> [Work to complete]: Below are some records. Copy every line in them that holds "Hochzeitssängerin".

(Source information Opens)

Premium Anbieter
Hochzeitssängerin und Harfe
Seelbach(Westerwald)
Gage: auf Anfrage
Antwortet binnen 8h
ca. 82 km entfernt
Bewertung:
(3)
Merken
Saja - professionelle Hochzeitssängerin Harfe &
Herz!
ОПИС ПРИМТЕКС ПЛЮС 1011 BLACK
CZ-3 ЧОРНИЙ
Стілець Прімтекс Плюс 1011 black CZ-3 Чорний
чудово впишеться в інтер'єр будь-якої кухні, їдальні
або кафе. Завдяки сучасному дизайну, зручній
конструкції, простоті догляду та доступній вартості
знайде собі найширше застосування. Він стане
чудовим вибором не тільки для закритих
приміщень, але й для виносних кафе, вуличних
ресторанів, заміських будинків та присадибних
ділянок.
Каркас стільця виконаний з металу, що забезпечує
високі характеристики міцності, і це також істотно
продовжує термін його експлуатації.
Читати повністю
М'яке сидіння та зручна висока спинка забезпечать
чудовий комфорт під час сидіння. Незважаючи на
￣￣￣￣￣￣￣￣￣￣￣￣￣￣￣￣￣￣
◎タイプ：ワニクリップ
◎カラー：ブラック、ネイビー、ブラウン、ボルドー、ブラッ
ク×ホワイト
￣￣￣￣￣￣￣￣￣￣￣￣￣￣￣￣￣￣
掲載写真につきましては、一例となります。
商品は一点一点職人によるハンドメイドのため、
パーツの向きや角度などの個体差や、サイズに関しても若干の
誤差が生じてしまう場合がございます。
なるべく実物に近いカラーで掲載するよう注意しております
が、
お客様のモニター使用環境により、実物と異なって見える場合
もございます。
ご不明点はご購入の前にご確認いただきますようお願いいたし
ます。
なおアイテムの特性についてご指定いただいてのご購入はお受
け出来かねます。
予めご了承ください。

(Source information Closes)
(Source information Opens)

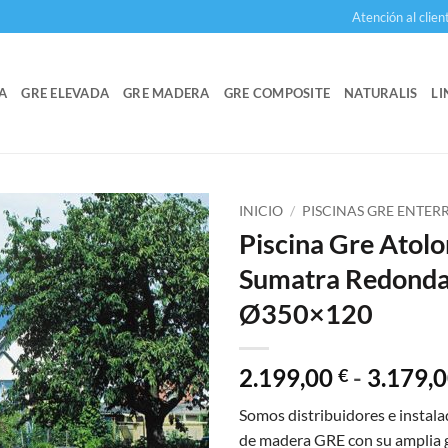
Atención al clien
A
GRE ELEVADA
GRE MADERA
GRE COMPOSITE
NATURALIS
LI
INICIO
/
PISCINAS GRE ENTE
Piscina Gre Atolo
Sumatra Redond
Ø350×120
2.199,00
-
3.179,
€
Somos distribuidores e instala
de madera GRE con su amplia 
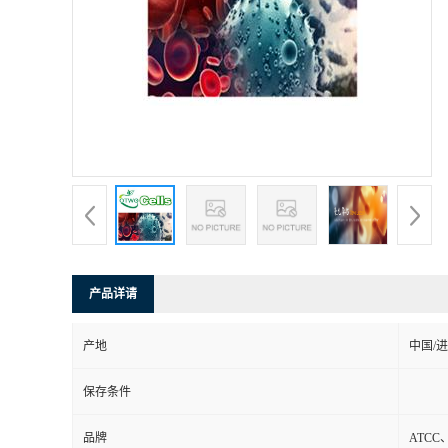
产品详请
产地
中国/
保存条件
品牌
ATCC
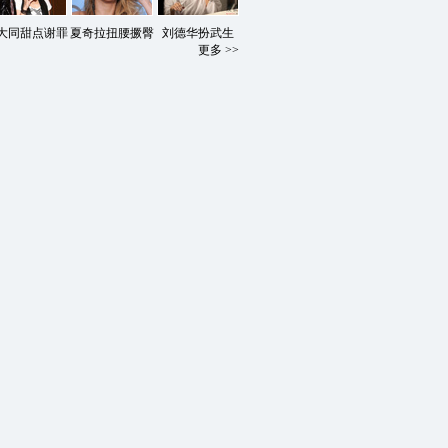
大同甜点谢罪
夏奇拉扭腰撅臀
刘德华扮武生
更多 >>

(Source information Closes)
(Source information Opens)

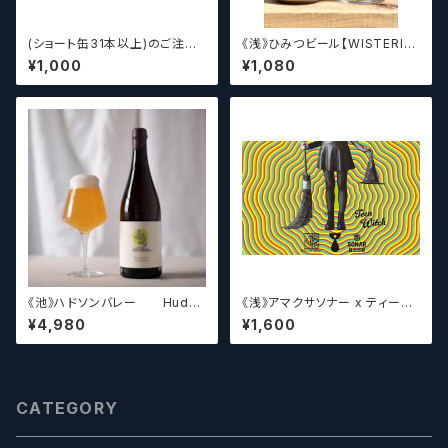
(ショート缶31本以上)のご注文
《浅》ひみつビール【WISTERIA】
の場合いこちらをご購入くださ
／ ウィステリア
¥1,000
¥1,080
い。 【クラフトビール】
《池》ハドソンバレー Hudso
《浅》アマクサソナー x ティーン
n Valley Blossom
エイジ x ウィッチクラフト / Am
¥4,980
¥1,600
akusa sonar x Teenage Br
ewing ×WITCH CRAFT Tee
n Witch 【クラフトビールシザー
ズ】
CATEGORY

(Source information Closes)

> [Response to the exercise]:
Hochzeitssängerin und Harfe
Saja - professionelle Hochzeitssängerin Harfe &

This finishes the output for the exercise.